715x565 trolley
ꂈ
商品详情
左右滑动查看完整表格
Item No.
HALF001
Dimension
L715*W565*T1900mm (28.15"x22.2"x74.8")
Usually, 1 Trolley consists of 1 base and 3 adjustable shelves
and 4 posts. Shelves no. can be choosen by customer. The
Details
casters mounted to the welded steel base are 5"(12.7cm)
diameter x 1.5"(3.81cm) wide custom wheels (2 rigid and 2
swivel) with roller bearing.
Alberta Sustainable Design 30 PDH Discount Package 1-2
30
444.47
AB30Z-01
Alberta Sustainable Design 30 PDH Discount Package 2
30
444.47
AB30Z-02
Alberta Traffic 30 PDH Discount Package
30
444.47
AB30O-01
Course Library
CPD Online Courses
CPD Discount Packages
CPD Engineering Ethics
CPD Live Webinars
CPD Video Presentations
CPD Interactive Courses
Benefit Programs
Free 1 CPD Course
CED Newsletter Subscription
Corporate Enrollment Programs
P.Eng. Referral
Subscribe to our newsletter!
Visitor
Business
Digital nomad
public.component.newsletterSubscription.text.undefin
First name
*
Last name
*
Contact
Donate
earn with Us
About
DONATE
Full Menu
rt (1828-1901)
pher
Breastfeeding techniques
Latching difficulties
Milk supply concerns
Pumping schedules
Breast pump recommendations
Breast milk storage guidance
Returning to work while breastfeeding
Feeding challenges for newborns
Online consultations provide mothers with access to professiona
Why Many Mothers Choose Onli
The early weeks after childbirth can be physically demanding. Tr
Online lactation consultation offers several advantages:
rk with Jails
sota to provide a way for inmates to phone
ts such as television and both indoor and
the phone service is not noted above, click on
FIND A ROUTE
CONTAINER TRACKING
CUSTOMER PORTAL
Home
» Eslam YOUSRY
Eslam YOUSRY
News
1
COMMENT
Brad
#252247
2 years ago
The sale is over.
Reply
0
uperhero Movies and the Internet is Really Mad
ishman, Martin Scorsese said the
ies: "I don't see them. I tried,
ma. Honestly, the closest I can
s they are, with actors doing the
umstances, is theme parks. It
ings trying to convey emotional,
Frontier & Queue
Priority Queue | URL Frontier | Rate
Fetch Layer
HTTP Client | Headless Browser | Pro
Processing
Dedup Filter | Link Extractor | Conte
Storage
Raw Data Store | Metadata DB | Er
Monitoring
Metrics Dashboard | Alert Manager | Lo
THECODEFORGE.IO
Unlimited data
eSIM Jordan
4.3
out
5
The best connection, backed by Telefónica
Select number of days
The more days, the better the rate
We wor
====
• [Work required]
All lines in the listing above between the line with "Pumping schedules" and the line with "the phone service", inclusive, should be set down exactly, and no line outside that range.

• [Answer section]
Pumping schedules
Breast pump recommendations
Breast milk storage guidance
Returning to work while breastfeeding
Feeding challenges for newborns
Online consultations provide mothers with access to professiona
Why Many Mothers Choose Onli
The early weeks after childbirth can be physically demanding. Tr
Online lactation consultation offers several advantages:
rk with Jails
sota to provide a way for inmates to phone
ts such as television and both indoor and
the phone service is not noted above, click on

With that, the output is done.